I don’t take someone granting permission lightly. You may find this hard to believe but there are plenty of things I keep tucked out of view. I shelter certain people and experiences not because they fail to inspire me but because they don’t deserve to be public. It’s a balancing act of right and wrong, an evaluation of need and want.
Late in the afternoon on Wednesday, something happened at work. It has to do with my dad and his health. I withered from an adult to a child, repeatedly dialing my mom for help and getting teary eyed and flustered when each and every call went unanswered. My body went through the motions of tending to my father while my head clouded and my heart crumbled. Without question, I could squeeze at least three posts out of that tortuous hour. It’d be raw and honest, genuine and blunt. But the details of that situation don’t belong here. They never will. Even if my dad granted permission.
“Hey, can I write about you?” I asked my blogger friend Sean after we finally met face to face.
“Sure,” he casually answered.
“Really? Because you can say no,” I pushed.
“Of course I’m sure. It’s your story, not mine.”
That last part, those few simple words clustered into a sentence, they took my breath away. In fact, they still do.
I never fully appreciated how two people can interpret the same scenario differently, so differently that they might even fail to overlap altogether. Perhaps I’m too conditioned by television edits and quick film cuts, the strumming music and tinted lights forcing a specific view. Everyone is told to see the same thing, stripping the audience of intimate interpretation. Rocky is the underdog hero and Jaws is the menacing shark. No matter where you sit in the theatre, the story is exactly the same.
When I finished my post inspired by my time with Sean, I let him know the piece had been published.
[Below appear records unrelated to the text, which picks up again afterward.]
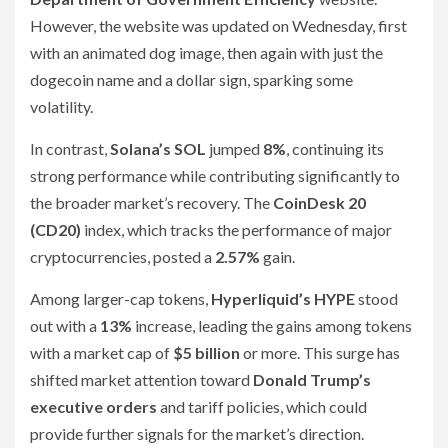
However, the website was updated on Wednesday, first
with an animated dog image, then again with just the
dogecoin name and a dollar sign, sparking some
volatility.
In contrast,
Solana’s SOL
jumped
8%
, continuing its
strong performance while contributing significantly to
the broader market’s recovery. The
CoinDesk 20
(CD20)
index, which tracks the performance of major
cryptocurrencies, posted a
2.57%
gain.
Among larger-cap tokens,
Hyperliquid’s HYPE
stood
out with a
13%
increase, leading the gains among tokens
with a market cap of
$5 billion
or more. This surge has
shifted market attention toward
Donald Trump’s
executive orders
and tariff policies, which could
provide further signals for the market’s direction.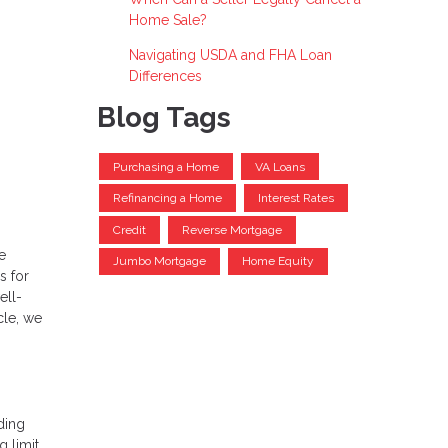
Home Sale?
Navigating USDA and FHA Loan
Differences
Blog Tags
Purchasing a Home
VA Loans
Refinancing a Home
Interest Rates
Credit
Reverse Mortgage
e
Jumbo Mortgage
Home Equity
s for
ell-
cle, we
ding
g limit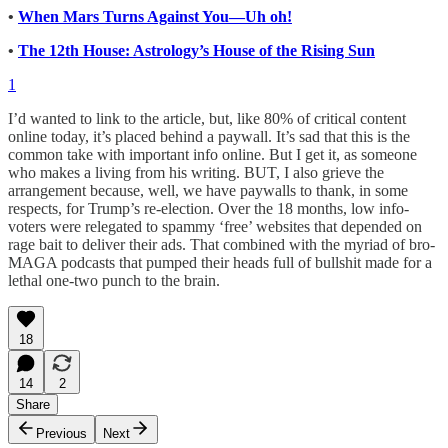
•
When Mars Turns Against You—Uh oh!
•
The 12th House: Astrology’s House of the Rising Sun
1
I’d wanted to link to the article, but, like 80% of critical content
online today, it’s placed behind a paywall. It’s sad that this is the
common take with important info online. But I get it, as someone
who makes a living from his writing. BUT, I also grieve the
arrangement because, well, we have paywalls to thank, in some
respects, for Trump’s re-election. Over the 18 months, low info-
voters were relegated to spammy ‘free’ websites that depended on
rage bait to deliver their ads. That combined with the myriad of bro-
MAGA podcasts that pumped their heads full of bullshit made for a
lethal one-two punch to the brain.
18
14
2
Share
Previous
Next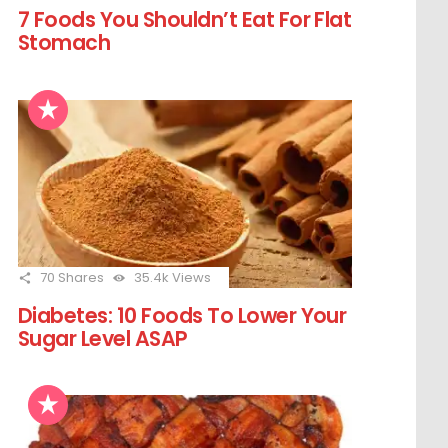
7 Foods You Shouldn’t Eat For Flat
Stomach
70
Shares
35.4k
Views
Diabetes: 10 Foods To Lower Your
Sugar Level ASAP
Then I nervously awaited his response. Because knowing now that the emotions I felt and the details I noted might greatly differ from his, I was anxious to learn if my story worked for him too. It was like passing off a wrapped gift and waiting for the immediate reaction. Would his lips curl from excitement or dip from disappointment? Would he hold the piece close or regret accepting it at all? Though Sean refrained from commenting publicly, he sent a personal note that eased any and all uncertainty.
Whenever Sean’s words cross my mind, I’m brought back to a writing exercise I did where I was to describe a room from different perspectives. Five minutes - describe the room through the eyes of a thief. Five minutes - describe the room through the eyes of a child. Five minutes - describe the room through the eyes of someone dying. The lighting changed from cheerful to haunting. The noises adjusted from soothing to eerie. It was always the same space but never the same sight.
Stepping back from this blog, retreating from the narrow focus of what I see and how I experience it, I indulge in the words of other writers. I disappear in the descriptions, smelling the aromas and tasting the flavors. And while it’s someone else’s story at the core, I make it mine in the end. Perhaps that’s why I keep blogging. Not just to tell my tale but to invite you to make it yours.